Collected data
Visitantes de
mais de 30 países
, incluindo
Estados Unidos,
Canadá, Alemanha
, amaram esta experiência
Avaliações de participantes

YOUR GOAL:
With the line containing "amaram esta experiência" as the first and the final line of the records as the last, copy that span exactly and nothing more.

EXERCISE SOLUTION:
, amaram esta experiência
Avaliações de participantes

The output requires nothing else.